Pero si el experimento de los bichires nos muestra cómo se produjo este pequeño paso para un pez, pero gran salto para los vertebrados, en cambio no nos explica por qué. ¿Qué necesidad teníamos aquellos organismos, bien adaptados a nuestra vida acuática, de complicarnos la vida en un medio donde cuesta mucho más transportar nuestro propio peso y por tanto perseguir a nuestras presas o escapar de nuestros depredadores, y aún más, donde es necesario practicar el engorroso ejercicio de depositar el esperma directamente en el interior de la hembra para reproducirnos? (Entiéndase el engorro desde el punto de vista evolutivo y metiéndonos en la piel de un feliz tetrápodo basal).

La respuesta es obvia: ahí fuera había todo un mundo de posibilidades y recursos sin explotar. La competencia en el agua era feroz; sin embargo, en tierra había toda clase de plantas y ricos insectos por aprovechar. Pero siendo una explicación ecológicamente satisfactoria, puede parecer demasiado generalista o, si se quiere, incluso teleológica; es decir, que asume una causa final. Para encontrar un motivo más directo por el que la opción terrestre resulte ventajosa para un organismo, hay que pensar en términos más inmediatos. Y ahora, dos investigadores de EE. UU. podrían haber encontrado algo que encaja.

Un ejemplar de la rana 'Dendropsophus ebraccatus' en Costa Rica. Imagen de Geoff Gallice / Wikipedia.

Un ejemplar de la rana ‘Dendropsophus ebraccatus’ en Costa Rica.
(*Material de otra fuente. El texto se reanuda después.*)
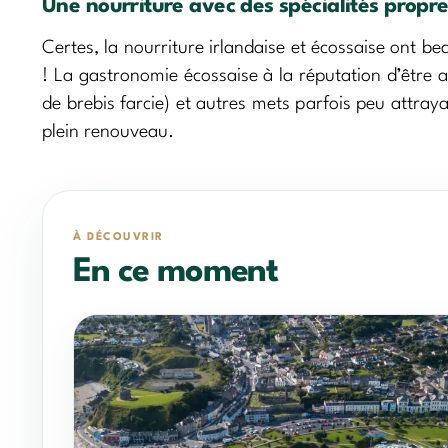
Une nourriture avec des spécialités propr
Certes, la nourriture irlandaise et écossaise ont b
! La gastronomie écossaise à la réputation d’être 
de brebis farcie) et autres mets parfois peu attray
plein renouveau.
À DÉCOUVRIR
En ce moment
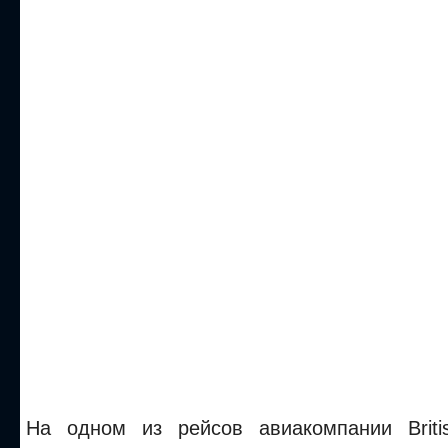
На одном из рейсов авиакомпании Briti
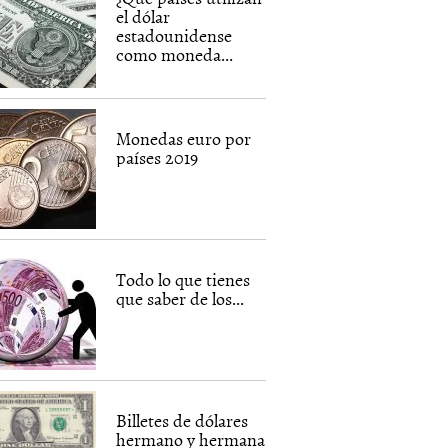
el dólar
estadounidense
como moneda...
Monedas euro por
países 2019
Todo lo que tienes
que saber de los...
Billetes de dólares
hermano y hermana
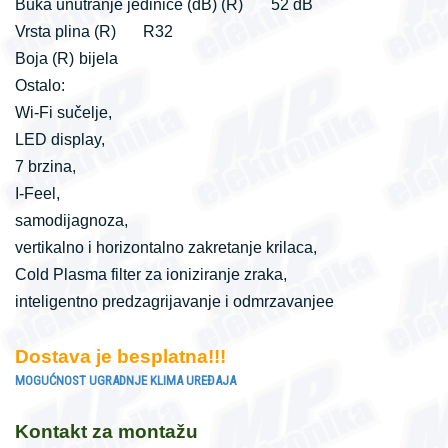
Buka unutranje jedinice (dB) (R)
52 dB
Vrsta plina (R)
R32
Boja (R)
bijela
Ostalo:
Wi-Fi sučelje,
LED display,
7 brzina,
I-Feel,
samodijagnoza,
vertikalno i horizontalno zakretanje krilaca,
Cold Plasma filter za ioniziranje zraka,
inteligentno predzagrijavanje i odmrzavanje
e
Dostava je besplatna!!!
MOGUĆNOST UGRADNJE KLIMA UREĐAJA
Kontakt za montažu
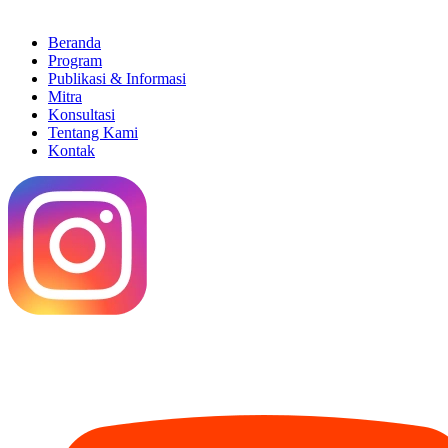
Beranda
Program
Publikasi & Informasi
Mitra
Konsultasi
Tentang Kami
Kontak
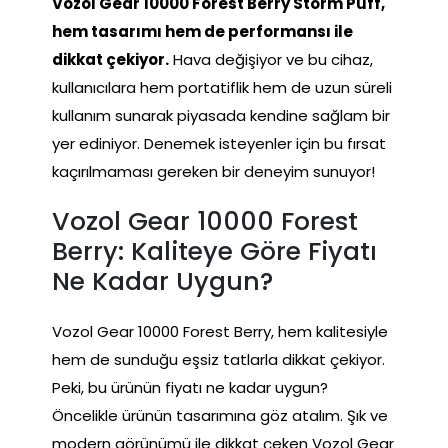
Vozol Gear 10000 Forest Berry Storm Puff,
hem tasarımı hem de performansı ile
dikkat çekiyor.
Hava değişiyor ve bu cihaz,
kullanıcılara hem portatiflik hem de uzun süreli
kullanım sunarak piyasada kendine sağlam bir
yer ediniyor. Denemek isteyenler için bu fırsat
kaçırılmaması gereken bir deneyim sunuyor!
Vozol Gear 10000 Forest
Berry: Kaliteye Göre Fiyatı
Ne Kadar Uygun?
Vozol Gear 10000 Forest Berry, hem kalitesiyle
hem de sunduğu eşsiz tatlarla dikkat çekiyor.
Peki, bu ürünün fiyatı ne kadar uygun?
Öncelikle ürünün tasarımına göz atalım. Şık ve
modern görünümü ile dikkat çeken Vozol Gear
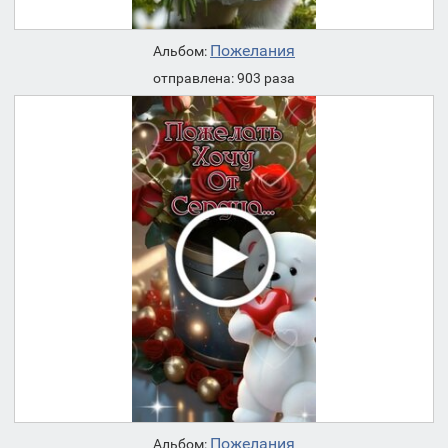
Пожелания
Альбом:
отправлена: 903 раза
Пожелания
Альбом:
Imagen de Geoff Gallice / Wikipedia.

Justin Touchon, del Vassar College, y Julie Worley, de la Universidad Estatal de Portland, han estudiado un animalito peculiar. Se trata de una rana tropical de Centroamérica y el norte de Suramérica que responde al nombre científico de Dendropsophus ebraccatus y que tiene una particularidad única entre todos los vertebrados: es capaz de poner sus huevos en el agua o fuera de ella, siempre que encuentre una hoja húmeda y sombreada. Los investigadores examinaron qué condiciones mueven a la rana a elegir un lugar u otro para la puesta. En el agua, los huevos de la ranita sufren el acoso de depredadores como los peces, mientras que la desecación es el mayor riesgo en tierra.

Según el estudio, publicado en la revista Proceedings of the Royal Society B, siempre que hay riesgo de desecación las ranas eligen poner sus huevos en el agua. Pero también son capaces de detectar cuándo hay peces en el hábitat, y en este caso eligen la puesta en tierra incluso cuando hay peligro de desecación. Los investigadores apuntan que los renacuajos se desarrollan más rápidamente en el agua; es decir, que dejar los huevos en tierra tiene un cierto coste. Pero para la rana, esta opción ofrece mayores posibilidades de éxito reproductivo frente a los depredadores.

Para Touchon y Worley, sus observaciones revelan una motivación que pudo justificar el uso mixto de ambos hábitats, agua y tierra, por parte de los primeros anfibios. «Esto proporciona, hasta donde sabemos, la primera prueba experimental de que el riesgo de depredación acuática influye en la oviposición no acuática y apoya fuertemente la hipótesis de que impulsó la evolución de la reproducción terrestre», escriben.